> [YOUR TASK]:
Look in the material below for the line with "ig beoordeeld door" and the line with "d door onze", then set down exactly those two lines and all lines between, nothing more.

> [SOURCE DATA]:
★ ★ ★ ★

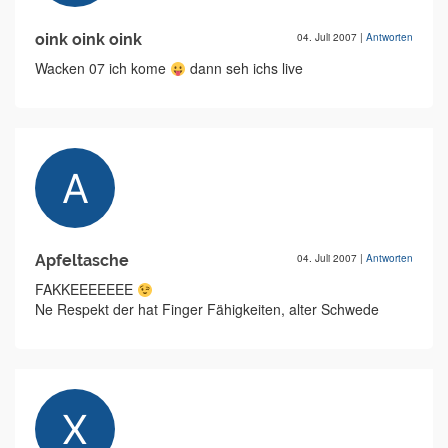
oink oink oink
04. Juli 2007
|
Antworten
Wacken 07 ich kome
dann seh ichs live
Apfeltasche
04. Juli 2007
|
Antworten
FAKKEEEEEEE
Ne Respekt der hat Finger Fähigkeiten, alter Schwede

★ ★ ★ ★

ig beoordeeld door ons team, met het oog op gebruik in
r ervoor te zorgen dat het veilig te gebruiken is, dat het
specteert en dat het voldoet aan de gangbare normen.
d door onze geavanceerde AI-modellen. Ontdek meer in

★ ★ ★ ★

> [COMPLETED EXERCISE]:
ig beoordeeld door ons team, met het oog op gebruik in
r ervoor te zorgen dat het veilig te gebruiken is, dat het
specteert en dat het voldoet aan de gangbare normen.
d door onze geavanceerde AI-modellen. Ontdek meer in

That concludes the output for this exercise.